The sensor used to detect soil moisture can be easily used as a leaf wetness sensor, such as reference numeral 13 in FIG.
CMOS (complementary metal oxide semiconductor) logic is well known as its lower power requirement, especially when the logic state is changing. The use of CMOS logic has advantages when designing sensors. By sending an interrogation (or strobe) pulse to such a sensor, the sensor only draws current over the measurement period and then returns to the zero input state. Further, while not in use, it can be minimized by removing power from the sensor, but it has the disadvantage of increased complexity and the reading needs to be delayed until the sensor is stable.

  In order to save wiring, two or more sensors can share a common output line. Each sensor, when interrogated, will pull the output line back to the normal zero input state to assert its own output state on the common output line (similar to wired OR in computer logic). ing). A suitable way to ensure a unique sensor is active whenever it is needed.

To activate the sensor:
• Several input lines can be used together if the combined line identifies a particular sensor in a particular way. The sensor is activated when it recognizes the code on the line.

• By carrying a unique sequence code number for each sensor, a common sequence input line can be used to activate a particular sensor.
• A pulse on a single input line was applied to the counter input. Each applied input pulse increments the counter and activates each sensor in turn.

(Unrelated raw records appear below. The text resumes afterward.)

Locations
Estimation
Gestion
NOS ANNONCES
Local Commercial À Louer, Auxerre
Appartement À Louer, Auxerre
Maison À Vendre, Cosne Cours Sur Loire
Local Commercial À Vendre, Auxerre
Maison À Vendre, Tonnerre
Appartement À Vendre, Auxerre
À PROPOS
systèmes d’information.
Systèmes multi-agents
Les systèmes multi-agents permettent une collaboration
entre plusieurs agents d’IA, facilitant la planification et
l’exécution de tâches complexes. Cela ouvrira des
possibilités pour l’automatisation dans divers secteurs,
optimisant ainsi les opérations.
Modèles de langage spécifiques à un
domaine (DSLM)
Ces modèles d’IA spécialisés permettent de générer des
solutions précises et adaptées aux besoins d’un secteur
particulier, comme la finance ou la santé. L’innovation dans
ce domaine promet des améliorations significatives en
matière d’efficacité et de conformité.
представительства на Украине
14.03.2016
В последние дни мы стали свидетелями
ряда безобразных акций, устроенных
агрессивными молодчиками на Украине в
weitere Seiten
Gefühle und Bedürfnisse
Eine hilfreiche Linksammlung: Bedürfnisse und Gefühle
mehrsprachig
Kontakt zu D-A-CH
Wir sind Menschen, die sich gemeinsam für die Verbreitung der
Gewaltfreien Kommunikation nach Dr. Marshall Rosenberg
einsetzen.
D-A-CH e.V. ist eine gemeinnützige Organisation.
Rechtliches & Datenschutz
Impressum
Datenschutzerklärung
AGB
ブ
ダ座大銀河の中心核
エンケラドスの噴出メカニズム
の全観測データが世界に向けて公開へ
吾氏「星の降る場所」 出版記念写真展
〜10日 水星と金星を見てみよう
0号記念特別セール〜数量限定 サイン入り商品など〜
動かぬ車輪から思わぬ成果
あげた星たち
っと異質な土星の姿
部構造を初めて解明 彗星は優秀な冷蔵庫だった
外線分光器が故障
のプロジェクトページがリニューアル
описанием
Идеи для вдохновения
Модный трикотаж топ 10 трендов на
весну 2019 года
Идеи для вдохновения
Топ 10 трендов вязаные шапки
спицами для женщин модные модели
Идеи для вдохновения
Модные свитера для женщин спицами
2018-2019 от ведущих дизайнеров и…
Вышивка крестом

A single pulse on the input line to the first sensor triggers that pulse and upon completion generates a new pulse that is applied to the next sensor to activate the next sensor, etc.
FIG. 5 shows a plant management system. This system monitors and controls the levels of moisture and nutrients in the soil that nourish individual or groups of plants. Integrated sensors for nutrients, temperature and humidity are placed in the soil adjacent to the plant. An integrated sensor, which may be disposable or non-disposable, is connected to instill / spray a supply micrometering valve unit incorporating its own remotely programmable microcontroller. Each of the plant management nodes monitors soil conditions and adjusts moisture and nutrient levels according to a stored program. Communication, power, moisture and some nutrients are delivered via specially formed cables / pipes, and individual management nodes simply clamp on the cables / pipes to form all connections at once . Each of the plant management nodes can be programmed from a central control unit that may be integrated and remotely controlled.

  The system is based on a Plant Management Node (PMN) that can supply nutrients and moisture to individual plants or small groups of plants via its own built-in electronics and micro metering valves. It monitors the level of these nutrients using a sensor array placed in the soil adjacent to the plant / plant being managed. This is where nutrient and moisture conditions are stored in its own memory that can be written and read by a control unit that monitors multiple PMNs. Power and communications are sent by a single wire pair formed in a pipe that feeds moisture and nutrients to each PMN. This pipe is also constituted by several channels for the two wirings mentioned above as well as moisture and separate nutrients.

  Each PMN is configured as a clamshell so that by closing the unit on the cable, moisture and nutrient channels are pierced by appropriate connectors so that moisture and nutrients are available to the PMN. Similarly, power / communication pairs are also connected by appropriate connectors. The PMN incorporates several micrometering valves or pumps, each connected to its own input and leading to a common outlet. This allows a controlled delivery of moisture and nutrients to the outlet. The outlet is then applied to the plant by a variety of methods including, but not limited to, spraying, drip feeding and underground dipping equipment.

  Each PMN is identified separately by an address assigned at the time of manufacture or installation. This can be done by having each PMN learn the address when it is first clamped on the pipe / cable or when it is first started during manufacturing. The address can be stored in a non-volatile memory. Alternatively, the address can be mask programmed at the time of manufacture. This address should be displayed on each PMN with a human specific code as well as a bar code or some other machine readable code. Timing synchronization can be performed by a power / communication cable.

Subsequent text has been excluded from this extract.